Monday, November 22, 2010

KAR at LOSUG

Last Wednesday I gave a short talk about KAR at LOSUG.

Apart from the fact that my laptop and the projector refused to get along, it went OK. That disagreement meant that the interactive show and tell (aka the demo) got skipped, but that was always designed as an extra. I hope I got people thinking - the real aim here is to try and make people think about what we do, rather than spoonfeed solutions to them (that's what marketing is for).

For the talk I released a new version of KAR, and in preparing the talk and getting some things ready I stumbled across one or two issues I thought worthy of further fixes.

Part of this is my implementation, but using JKstat to parse the KAR archives has never been exactly quick.

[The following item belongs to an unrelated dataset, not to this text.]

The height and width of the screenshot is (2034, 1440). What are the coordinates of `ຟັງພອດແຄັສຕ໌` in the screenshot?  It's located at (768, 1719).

Several minutes for a full day's data from a decent server. My original implementation of graph generation involved doing that for every graph - so generating the 100+ graphs took rather a long time.

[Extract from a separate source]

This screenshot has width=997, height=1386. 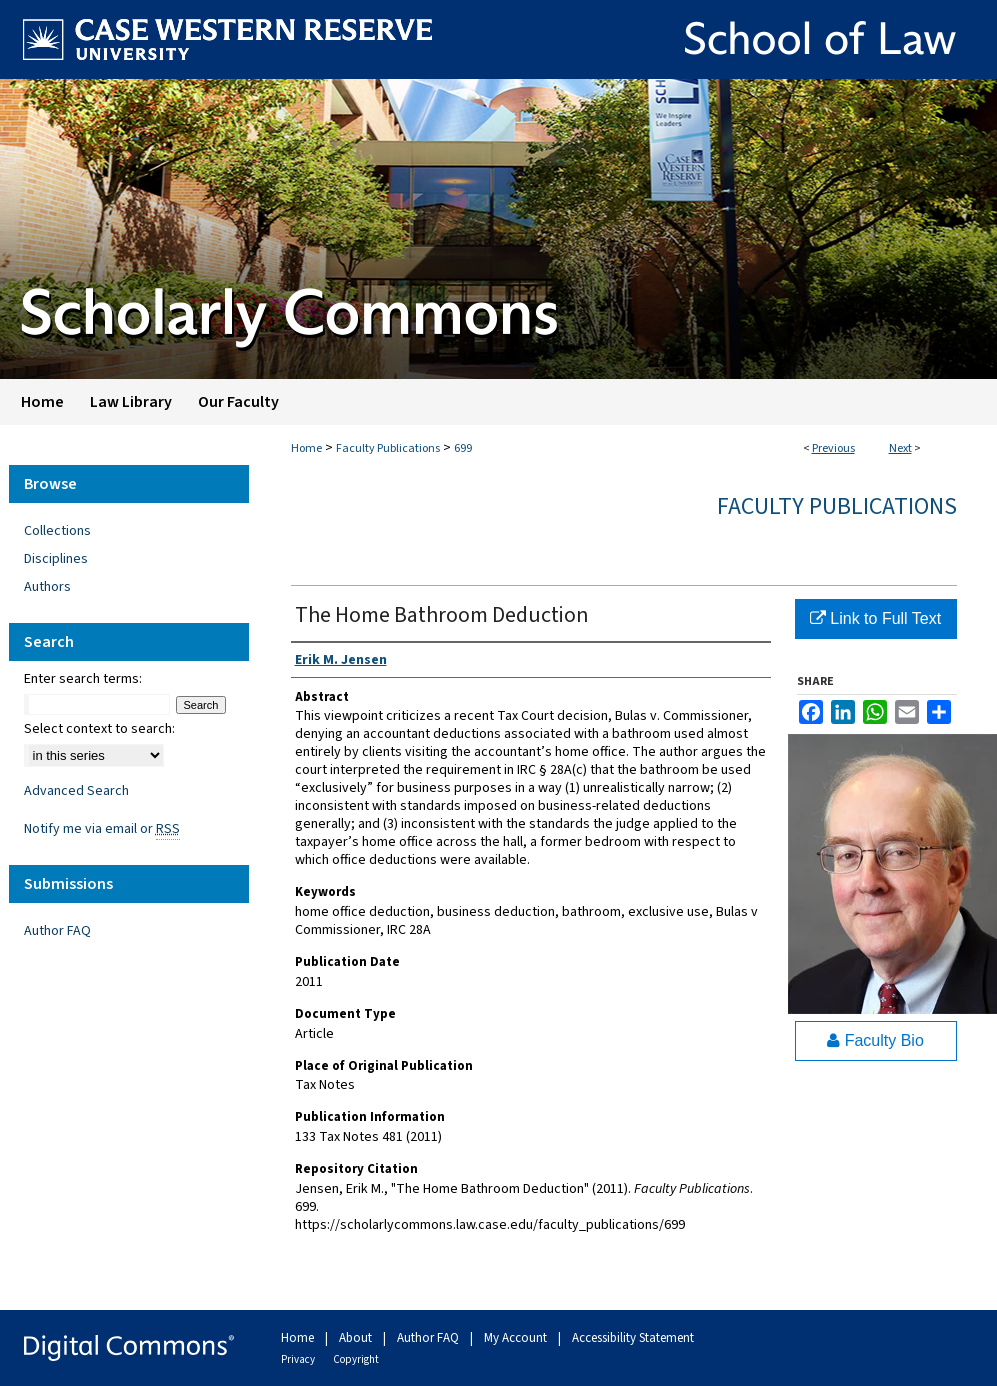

Here follows a completely gratuitous graph: network traffic on my home machine over the course of a day.



The parser in JKstat was only partially finished, so I tidied it up a bit. It now caches parsed data, and allows consumers to step backwards as well as forwards, and rewind, and the cache is shared across multiple instances. This allows you to just parse the data once and then analyze it to your heart's content. What this means is that generating all the graphs takes only a little longer than generating the first one - making it 100 times faster.

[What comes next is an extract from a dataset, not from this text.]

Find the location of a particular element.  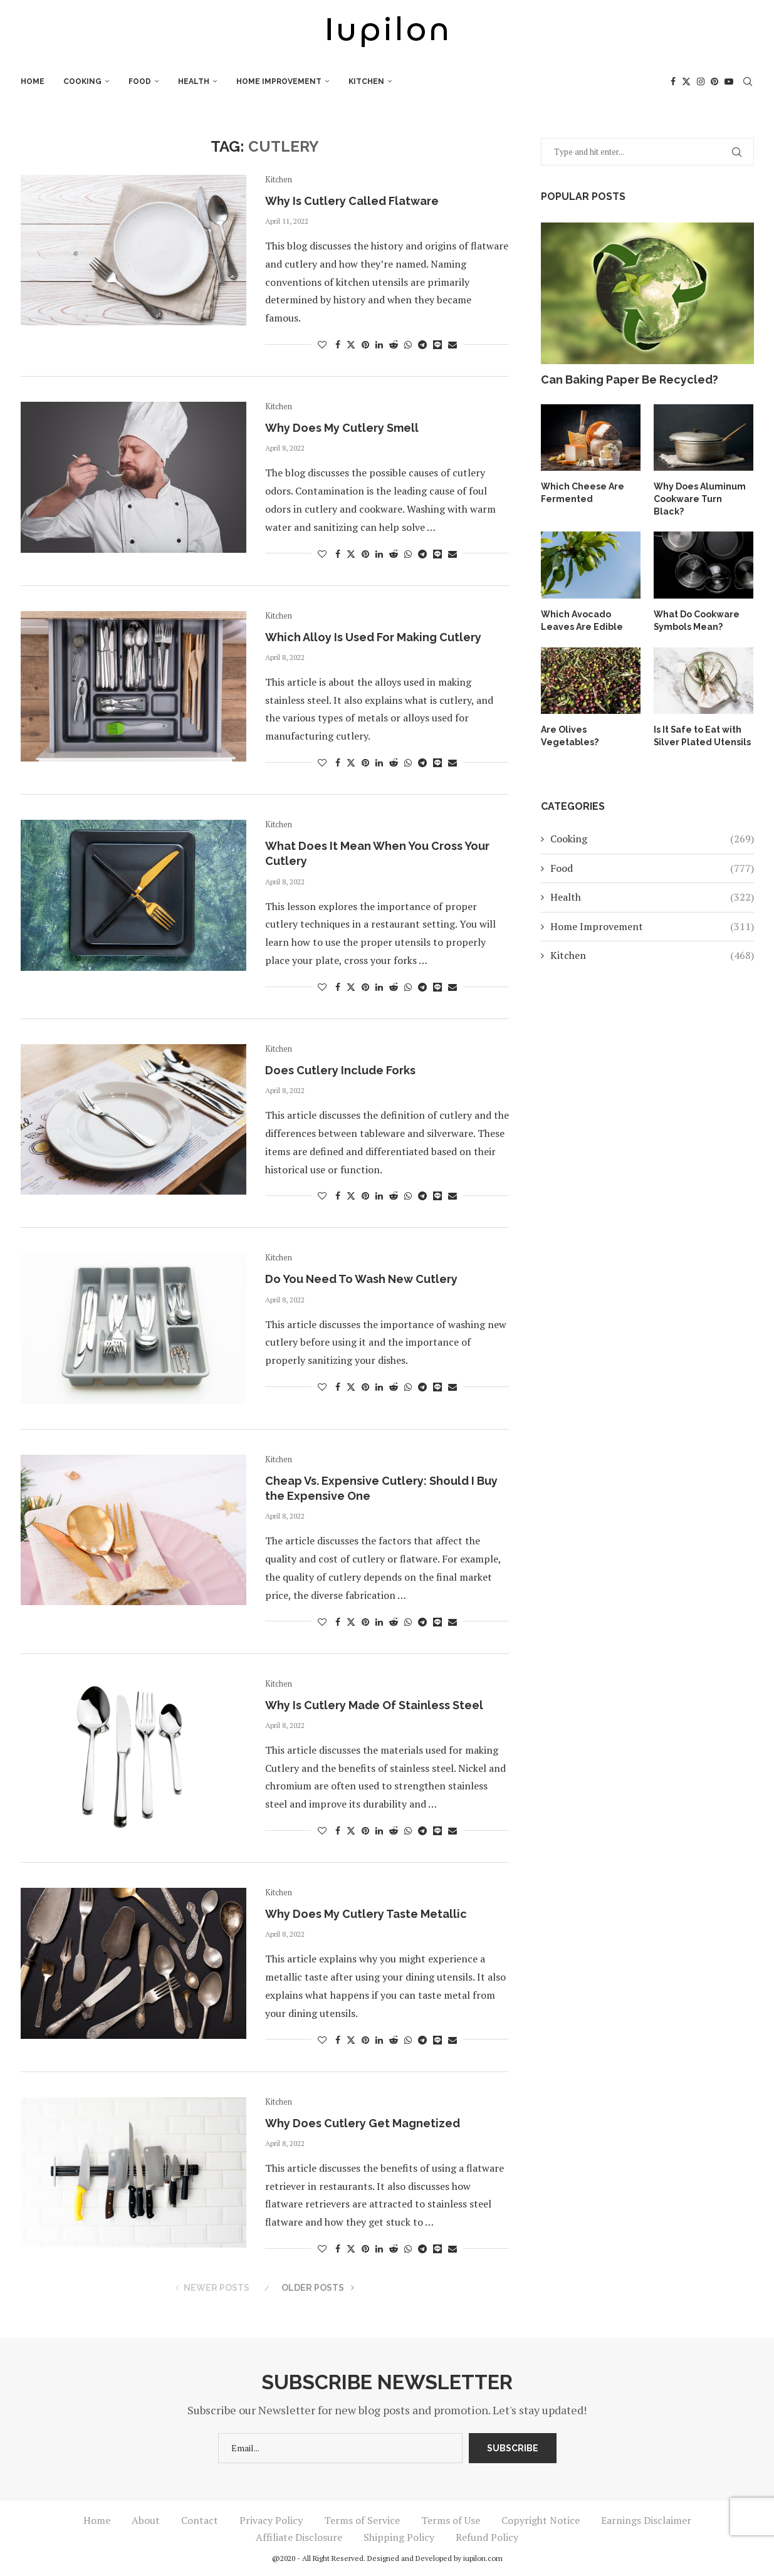

[Share via Email] is located at coordinates (452, 344).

(Which proves the point: fixing truly stupid implementations can give you huge performance gains. There is no way I can imagine getting a hundred-fold performance improvement by tweaking the parser. That's not to say I'm happy with performance now - far from it - but it's made one particular common task viable, which it wasn't before.)

So, a new release of both KAR and JKstat is now available.

The next step for KAR is to identify additional measurements that would be generally useful, and then add them to the list of graphs generated (and maybe have specific utilities for specific data).